You are viewing a plain text version of this content. The canonical link for it is here.

Posted to dev@beam.apache.org by Tim Robertson <ti...@gmail.com> on 2019/10/03 07:24:33 UTC

Beam 2.15.0 SparkRunner issues

Hi all,

We haven't dug enough into this to know where to log issues, but I'll start
by sharing here.

After upgrading from Beam 2.10.0 to 2.15.0 we see issues on SparkRunner -
we suspect all of this related.

1. spark.default.parallelism is not respected

2. File writing (Avro) with dynamic destinations (grouped into folders by a
field name) consistently fail with
org.apache.beam.sdk.util.UserCodeException:
java.nio.file.FileAlreadyExistsException: Unable to rename resource
hdfs://ha-nn/pipelines/export-20190930-0854/.temp-beam-d4fd89ed-fc7a-4b1e-aceb-68f9d72d50f0/6e086f60-8bda-4d0e-b29d-1b47fdfc88c0
to
hdfs://ha-nn/pipelines/export-20190930-0854/7c9d2aec-f762-11e1-a439-00145eb45e9a/verbatimHBaseExport-00000-of-00001.avro
as destination already exists and couldn't be deleted.
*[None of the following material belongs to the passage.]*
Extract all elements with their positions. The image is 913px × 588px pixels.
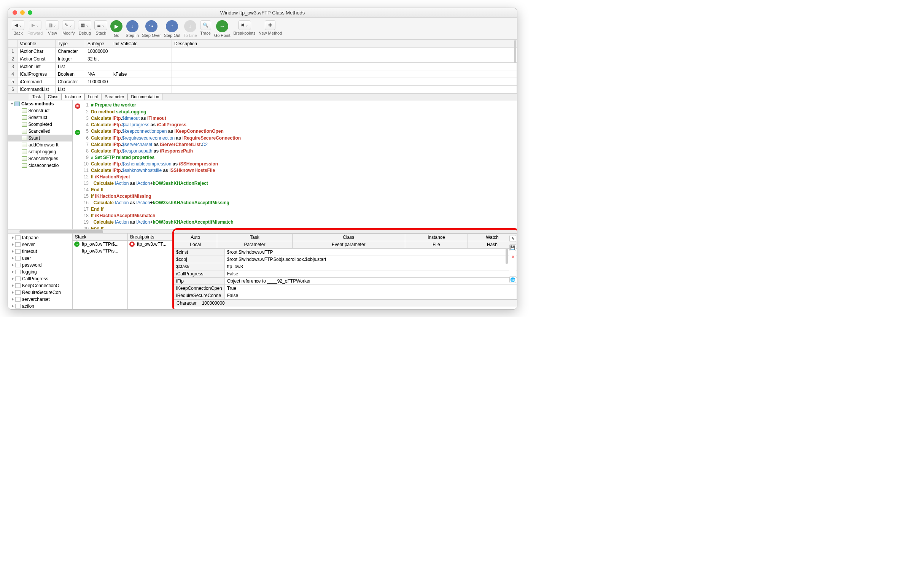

3. GBK operations that run over 500M small records consistently fail with
OOM. We tried different configs with 48GB, 60GB, 80GB executor memory

Our pipelines run are batch, simple transformations with either an
HBaseSnapshot to Avro files or a merge of records in Avro (the GBK issue)
pushed to ElasticSearch (it fails upstream of the ElasticsearchIO in the
GBK stage).

We notice operations that were mapToPair in 2.10.0 become repartition
operations ( (mapToPair at GroupCombineFunctions.java:68 becomes
repartition at GroupCombineFunctions.java:202)) which might be related to
this and looks surprising.

I'll report more as we learn. If anyone has any immediate ideas based on
their commits or reviews or if you wish an tests run on other Beam versions
please say.

Thanks,
Tim

Re: Beam 2.15.0 SparkRunner issues

Posted by Ismaël Mejía <ie...@gmail.com>.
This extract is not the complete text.